- Your objective
In the answer, give the entries below exactly, from the first line through the line with "INFORMATIONS LEGALES (159, 412)", with every picture omitted.

- Provided records
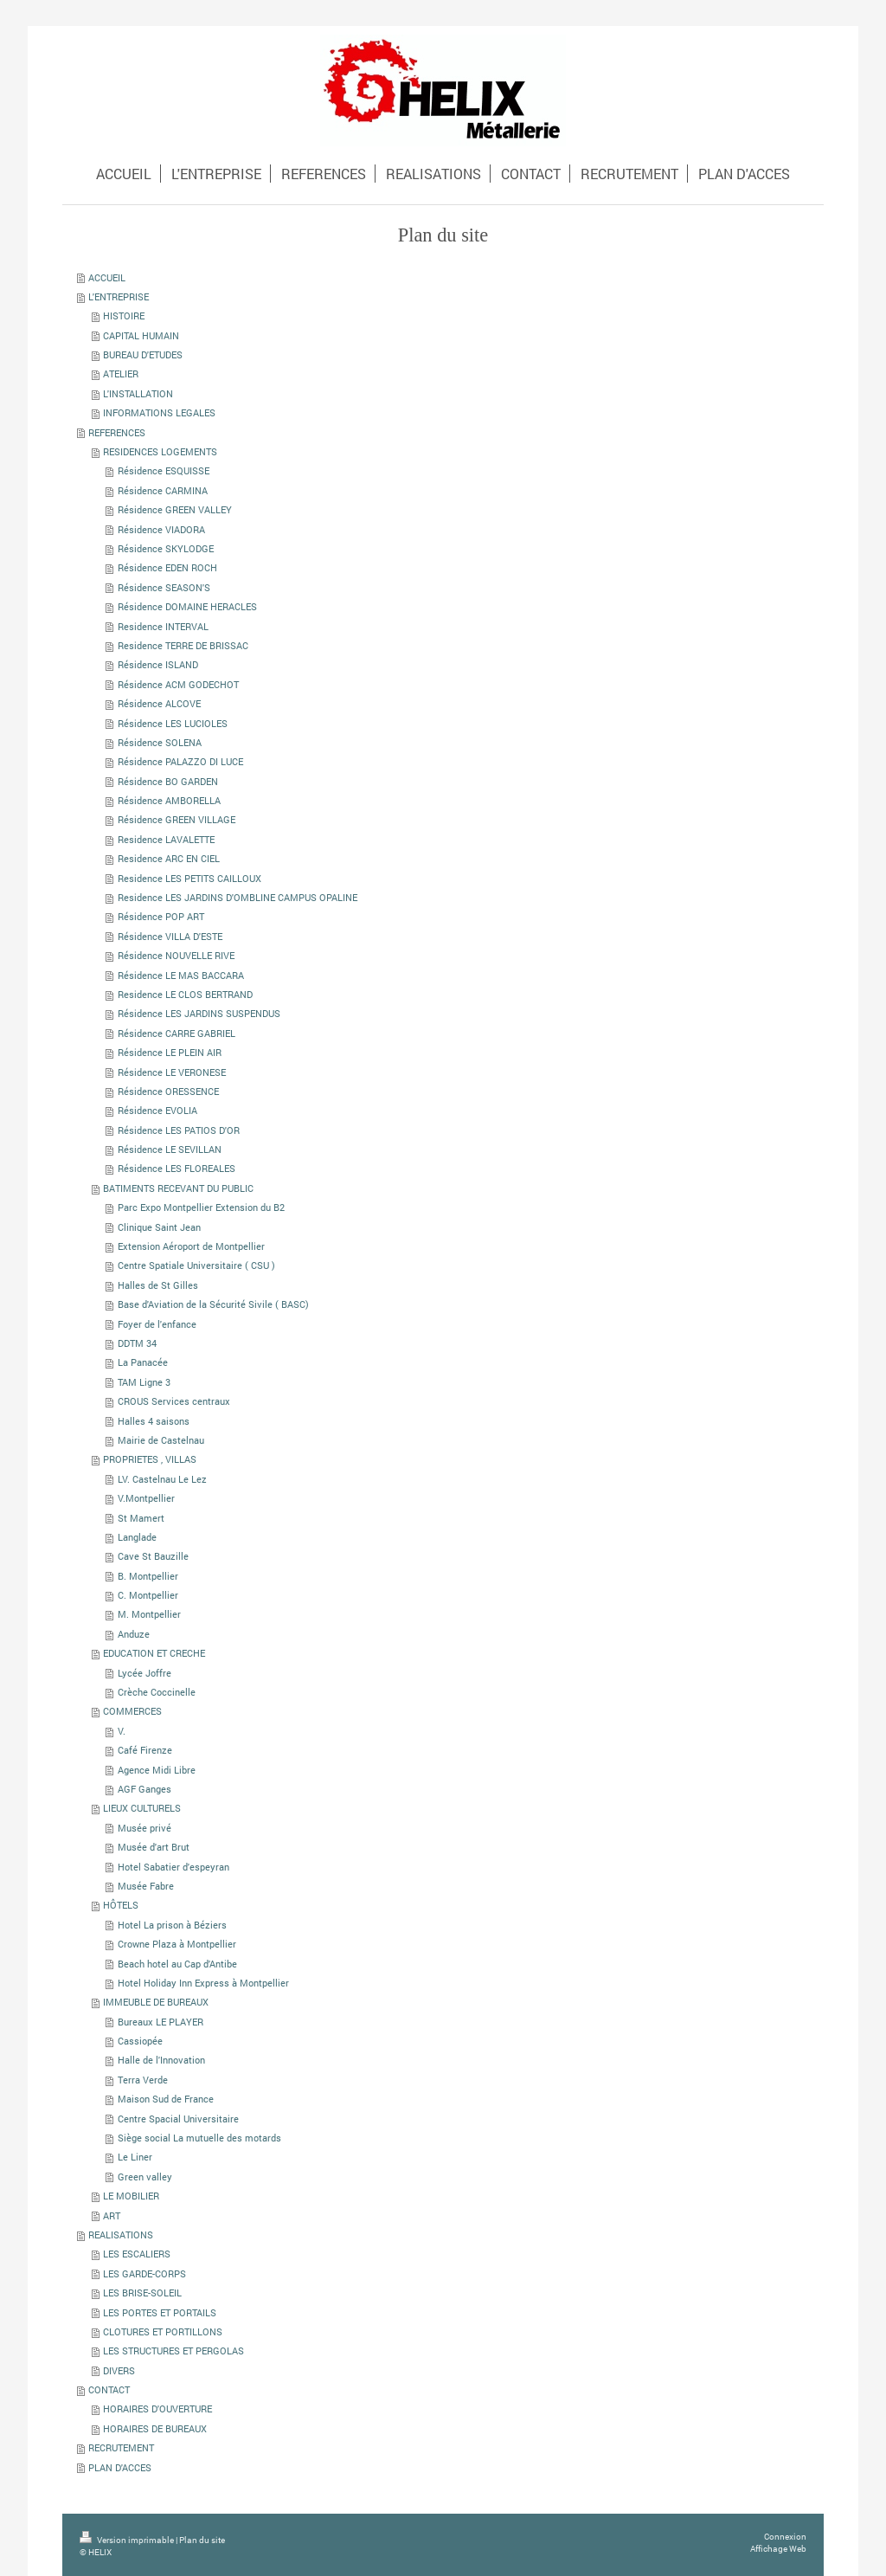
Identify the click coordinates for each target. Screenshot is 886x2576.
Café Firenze (145, 1749)
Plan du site (202, 2540)
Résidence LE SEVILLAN (170, 1149)
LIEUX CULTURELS (142, 1807)
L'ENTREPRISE (118, 296)
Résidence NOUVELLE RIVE (176, 955)
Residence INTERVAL (163, 626)
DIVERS (119, 2370)
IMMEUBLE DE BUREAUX (156, 2001)
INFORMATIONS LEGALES (159, 412)
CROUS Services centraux (174, 1400)
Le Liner (135, 2156)
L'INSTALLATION (138, 393)
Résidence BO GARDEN (168, 781)
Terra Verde (143, 2079)
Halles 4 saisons (153, 1420)
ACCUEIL (106, 277)
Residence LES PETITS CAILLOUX (189, 878)
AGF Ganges (144, 1788)
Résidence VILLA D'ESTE (170, 936)
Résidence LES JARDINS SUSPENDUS (199, 1013)
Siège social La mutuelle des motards (199, 2137)
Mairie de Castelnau (161, 1439)
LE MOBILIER (131, 2195)
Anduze (134, 1633)
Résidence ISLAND (158, 664)
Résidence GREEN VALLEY (175, 509)
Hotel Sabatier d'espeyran (173, 1866)
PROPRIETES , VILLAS (149, 1458)
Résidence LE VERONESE (172, 1072)
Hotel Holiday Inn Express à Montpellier (203, 1982)
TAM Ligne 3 (144, 1381)
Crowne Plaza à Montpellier (177, 1943)
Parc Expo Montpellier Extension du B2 (201, 1207)
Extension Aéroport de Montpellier (191, 1246)
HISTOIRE (123, 315)
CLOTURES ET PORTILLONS (162, 2331)
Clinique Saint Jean (159, 1226)
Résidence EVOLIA (157, 1110)
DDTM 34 (137, 1342)
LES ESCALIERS (136, 2253)
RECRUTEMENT (121, 2447)
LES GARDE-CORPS (144, 2273)
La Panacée (143, 1362)
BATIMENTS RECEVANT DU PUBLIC (178, 1188)
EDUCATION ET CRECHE (154, 1652)
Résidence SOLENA (160, 742)
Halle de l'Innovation (161, 2059)
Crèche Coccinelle (157, 1691)
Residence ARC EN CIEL (169, 858)
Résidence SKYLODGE (166, 548)
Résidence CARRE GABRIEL (176, 1033)
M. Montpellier (149, 1613)
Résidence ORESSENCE (168, 1091)
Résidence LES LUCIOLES (173, 723)
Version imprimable (128, 2540)
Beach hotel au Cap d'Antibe (177, 1963)
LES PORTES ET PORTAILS (159, 2312)
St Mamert (141, 1517)
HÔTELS (120, 1904)
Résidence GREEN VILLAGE (176, 819)
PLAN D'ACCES (119, 2467)
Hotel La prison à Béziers (172, 1924)
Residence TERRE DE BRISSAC (183, 645)
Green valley (145, 2176)
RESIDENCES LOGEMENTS (160, 451)
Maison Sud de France (166, 2098)
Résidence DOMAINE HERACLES (187, 606)
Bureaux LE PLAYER (160, 2021)
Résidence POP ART (161, 916)
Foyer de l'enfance (157, 1323)
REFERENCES (116, 432)
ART (111, 2215)
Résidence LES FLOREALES (176, 1168)
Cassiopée (140, 2040)
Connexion (785, 2536)
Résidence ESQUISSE (163, 470)
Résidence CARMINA (163, 490)
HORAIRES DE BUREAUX (155, 2428)
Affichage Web (778, 2548)
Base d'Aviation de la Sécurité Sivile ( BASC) (213, 1304)
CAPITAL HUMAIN (141, 335)
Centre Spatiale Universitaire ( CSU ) (196, 1265)
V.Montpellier (146, 1497)
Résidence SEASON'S (164, 587)
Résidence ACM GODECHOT (178, 684)
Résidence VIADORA (161, 529)
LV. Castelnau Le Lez (162, 1478)
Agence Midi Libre (157, 1769)
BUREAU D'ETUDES (143, 354)
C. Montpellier (148, 1594)
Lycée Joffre (144, 1672)
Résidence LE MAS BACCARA (181, 975)
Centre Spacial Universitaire (178, 2118)
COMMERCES (132, 1710)
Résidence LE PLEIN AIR (170, 1052)
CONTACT (109, 2389)
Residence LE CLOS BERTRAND (185, 994)
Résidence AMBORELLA (169, 800)
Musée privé (144, 1827)
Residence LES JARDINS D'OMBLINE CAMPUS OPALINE (237, 897)
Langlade (137, 1536)
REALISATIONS (120, 2234)
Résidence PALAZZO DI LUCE (180, 761)
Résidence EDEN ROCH (167, 567)
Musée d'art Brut (153, 1846)
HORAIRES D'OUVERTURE (157, 2408)
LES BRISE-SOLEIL (142, 2292)
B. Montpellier (148, 1575)
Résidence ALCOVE (159, 703)
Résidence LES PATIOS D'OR (179, 1130)
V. (121, 1730)
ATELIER (120, 373)
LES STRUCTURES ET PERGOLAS (173, 2350)
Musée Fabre (146, 1885)
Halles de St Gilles (158, 1284)
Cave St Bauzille (153, 1555)
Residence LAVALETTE (166, 839)
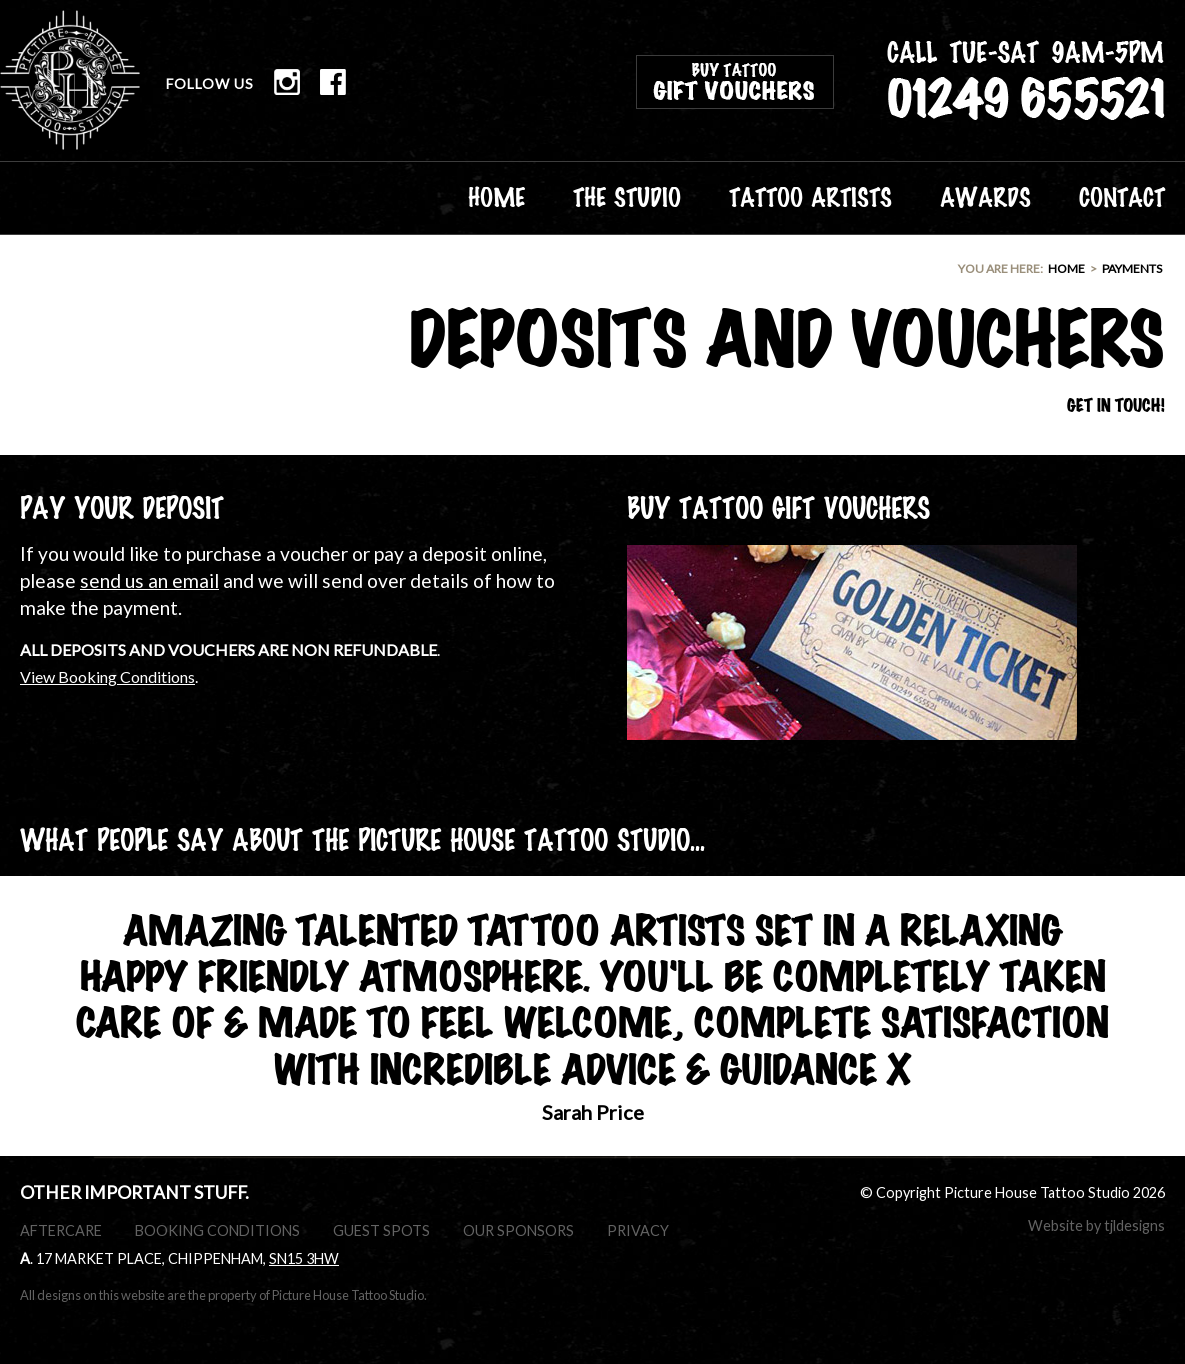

- Written response
Identify the click coordinates for each target. Screenshot is 886x2576.
Café Firenze (145, 1749)
Plan du site (202, 2540)
Résidence LE SEVILLAN (170, 1149)
LIEUX CULTURELS (142, 1807)
L'ENTREPRISE (118, 296)
Résidence NOUVELLE RIVE (176, 955)
Residence INTERVAL (163, 626)
DIVERS (119, 2370)
IMMEUBLE DE BUREAUX (156, 2001)
INFORMATIONS LEGALES (159, 412)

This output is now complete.